U.S. West Texas Intermediate (WTI) crude futures CLc1 were at $46.21 per barrel, also up 13 cents, or 0.3 percent.
Saudi Arabia, the world's top oil exporter, is leading an effort by the Organization of the Petroleum Exporting Countries (OPEC) to cut production by almost 1.8 million barrels per day (bpd) until the end of the first quarter of 2018 in order to prop up prices. Other countries, including top producer Russia, are also participating.
During the first half of the year, there were doubts over OPEC's compliance with its own pledges, as supplies, especially to Asia, remained high. Saudi officials now say they are making real cuts, including 300,000 bpd to Asia for July, although several Asian refiners said they were still receiving their full allocations.
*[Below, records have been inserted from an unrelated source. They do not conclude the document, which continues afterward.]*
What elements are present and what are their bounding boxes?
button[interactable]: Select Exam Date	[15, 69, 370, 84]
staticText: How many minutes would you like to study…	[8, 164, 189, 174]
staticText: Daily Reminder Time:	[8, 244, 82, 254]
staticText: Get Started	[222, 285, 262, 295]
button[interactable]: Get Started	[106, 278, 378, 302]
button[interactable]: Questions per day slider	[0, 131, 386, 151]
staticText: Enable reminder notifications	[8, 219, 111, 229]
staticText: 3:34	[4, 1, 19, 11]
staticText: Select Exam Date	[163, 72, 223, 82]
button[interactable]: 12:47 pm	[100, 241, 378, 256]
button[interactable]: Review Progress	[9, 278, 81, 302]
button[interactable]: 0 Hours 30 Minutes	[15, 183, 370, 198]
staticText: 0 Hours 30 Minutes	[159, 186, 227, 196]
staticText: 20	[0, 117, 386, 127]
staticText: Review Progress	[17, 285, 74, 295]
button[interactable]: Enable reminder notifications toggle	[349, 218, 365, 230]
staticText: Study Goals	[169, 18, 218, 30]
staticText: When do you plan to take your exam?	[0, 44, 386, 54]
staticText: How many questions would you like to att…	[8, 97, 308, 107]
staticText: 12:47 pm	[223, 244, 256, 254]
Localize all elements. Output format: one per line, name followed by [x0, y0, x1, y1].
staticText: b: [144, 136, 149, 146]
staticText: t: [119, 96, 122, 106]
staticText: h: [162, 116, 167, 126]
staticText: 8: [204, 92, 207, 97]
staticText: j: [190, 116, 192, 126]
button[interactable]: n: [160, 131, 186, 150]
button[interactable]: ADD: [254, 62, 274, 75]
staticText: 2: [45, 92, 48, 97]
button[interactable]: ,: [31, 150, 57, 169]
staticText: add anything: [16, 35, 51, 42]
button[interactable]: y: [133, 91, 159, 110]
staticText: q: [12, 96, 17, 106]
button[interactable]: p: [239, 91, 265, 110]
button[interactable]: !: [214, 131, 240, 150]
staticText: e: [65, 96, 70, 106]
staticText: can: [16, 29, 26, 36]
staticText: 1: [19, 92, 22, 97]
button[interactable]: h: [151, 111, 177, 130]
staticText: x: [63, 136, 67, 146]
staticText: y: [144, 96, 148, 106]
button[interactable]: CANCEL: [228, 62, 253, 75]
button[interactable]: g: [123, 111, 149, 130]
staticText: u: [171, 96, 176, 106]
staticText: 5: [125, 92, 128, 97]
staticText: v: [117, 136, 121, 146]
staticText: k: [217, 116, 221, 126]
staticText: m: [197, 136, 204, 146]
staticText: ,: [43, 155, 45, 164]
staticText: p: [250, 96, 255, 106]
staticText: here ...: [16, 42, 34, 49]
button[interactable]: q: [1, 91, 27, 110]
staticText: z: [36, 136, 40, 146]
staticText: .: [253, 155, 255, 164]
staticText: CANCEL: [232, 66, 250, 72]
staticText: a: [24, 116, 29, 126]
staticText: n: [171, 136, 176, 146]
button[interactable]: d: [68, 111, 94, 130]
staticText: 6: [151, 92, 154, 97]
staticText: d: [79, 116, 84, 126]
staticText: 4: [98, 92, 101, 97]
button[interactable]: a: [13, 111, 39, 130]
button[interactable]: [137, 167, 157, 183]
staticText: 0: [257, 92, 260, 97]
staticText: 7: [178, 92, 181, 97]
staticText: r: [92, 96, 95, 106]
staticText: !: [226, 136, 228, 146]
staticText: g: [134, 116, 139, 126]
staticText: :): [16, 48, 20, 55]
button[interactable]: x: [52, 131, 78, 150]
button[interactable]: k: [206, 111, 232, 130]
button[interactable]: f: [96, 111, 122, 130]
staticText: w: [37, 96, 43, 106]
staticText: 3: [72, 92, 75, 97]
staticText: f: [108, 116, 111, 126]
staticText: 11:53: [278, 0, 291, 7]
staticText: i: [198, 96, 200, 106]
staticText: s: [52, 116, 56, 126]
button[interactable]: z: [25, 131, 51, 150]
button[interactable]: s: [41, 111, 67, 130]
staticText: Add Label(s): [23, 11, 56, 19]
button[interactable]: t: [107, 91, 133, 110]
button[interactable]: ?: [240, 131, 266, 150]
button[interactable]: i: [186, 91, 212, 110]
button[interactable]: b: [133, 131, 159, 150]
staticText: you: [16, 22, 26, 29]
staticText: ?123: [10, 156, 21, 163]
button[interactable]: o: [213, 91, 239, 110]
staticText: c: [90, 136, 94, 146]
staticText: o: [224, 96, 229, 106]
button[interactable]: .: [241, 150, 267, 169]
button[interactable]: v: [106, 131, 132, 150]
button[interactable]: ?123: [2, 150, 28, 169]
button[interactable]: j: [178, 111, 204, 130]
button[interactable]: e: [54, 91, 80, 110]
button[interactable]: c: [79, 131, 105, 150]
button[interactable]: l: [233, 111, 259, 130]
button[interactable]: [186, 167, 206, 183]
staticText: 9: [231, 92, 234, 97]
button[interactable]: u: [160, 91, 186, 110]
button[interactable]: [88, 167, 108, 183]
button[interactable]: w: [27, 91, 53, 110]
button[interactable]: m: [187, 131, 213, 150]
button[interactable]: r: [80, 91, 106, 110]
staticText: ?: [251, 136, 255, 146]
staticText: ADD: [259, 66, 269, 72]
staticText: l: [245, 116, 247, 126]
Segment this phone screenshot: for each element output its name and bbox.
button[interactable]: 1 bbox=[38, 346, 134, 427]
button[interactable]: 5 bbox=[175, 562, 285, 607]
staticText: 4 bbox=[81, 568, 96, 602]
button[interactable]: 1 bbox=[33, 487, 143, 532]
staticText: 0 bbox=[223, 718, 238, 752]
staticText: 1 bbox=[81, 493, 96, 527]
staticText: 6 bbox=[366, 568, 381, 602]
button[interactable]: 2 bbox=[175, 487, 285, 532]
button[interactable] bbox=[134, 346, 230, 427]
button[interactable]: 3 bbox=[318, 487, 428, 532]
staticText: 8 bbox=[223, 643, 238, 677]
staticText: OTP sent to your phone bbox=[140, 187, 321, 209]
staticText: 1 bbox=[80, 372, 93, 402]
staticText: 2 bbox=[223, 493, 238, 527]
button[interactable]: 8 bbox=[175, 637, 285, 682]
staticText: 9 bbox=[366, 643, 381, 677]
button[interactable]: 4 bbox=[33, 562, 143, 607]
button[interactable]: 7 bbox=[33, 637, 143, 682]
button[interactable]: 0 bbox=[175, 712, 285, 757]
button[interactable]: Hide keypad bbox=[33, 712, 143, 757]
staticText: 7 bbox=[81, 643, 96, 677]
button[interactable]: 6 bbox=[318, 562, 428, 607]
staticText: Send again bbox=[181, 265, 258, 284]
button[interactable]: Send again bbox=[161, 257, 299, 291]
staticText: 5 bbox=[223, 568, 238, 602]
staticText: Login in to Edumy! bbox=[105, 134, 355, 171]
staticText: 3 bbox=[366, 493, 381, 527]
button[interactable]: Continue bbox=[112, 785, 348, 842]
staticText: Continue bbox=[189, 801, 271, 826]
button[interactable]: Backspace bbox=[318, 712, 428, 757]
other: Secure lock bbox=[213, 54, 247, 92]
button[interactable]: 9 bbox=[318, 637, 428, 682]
"Crude oil prices rose on the back of further supportive talk from Saudi Arabia. Energy Minister Khalid Al-Falih said that inventories are declining and reductions will accelerate in the next three week," ANZ bank said.
Although other OPEC members, like Libya and Nigeria, are exempt from the cuts, and there have been doubts over the compliance of others, including Iraq, the club's supplies have been falling since the cut's start in January.
Trade data shows that OPEC shipments to customers averaged around 26 million bpd in the last six months of 2016, while they are set to average around 25.3 million bpd in the first half of this year.
Threatening to undermine OPEC's efforts to tighten the market is a relentless rise in U.S. drilling activity RIG-OL-USA-BHI, which has driven up U.S. output C-OUT-T-EIA by more than 10 percent since mid-2016, to over 9.3 million bpd.
The U.S. Energy Information Administration (EIA) says production will rise above 10 million bpd by next year, challenging top exporter Saudi Arabia.
Overall, oil markets remain well supplied.
A sign of ample supplies is the Brent forward curve <0#LCO:>, which is in a shape known as contango, in which crude for delivery in half a year's time is around $1.50 per barrel more expensive than that for immediate dispatch, making it profitable to charter tankers and store fuel instead of selling it for direct use.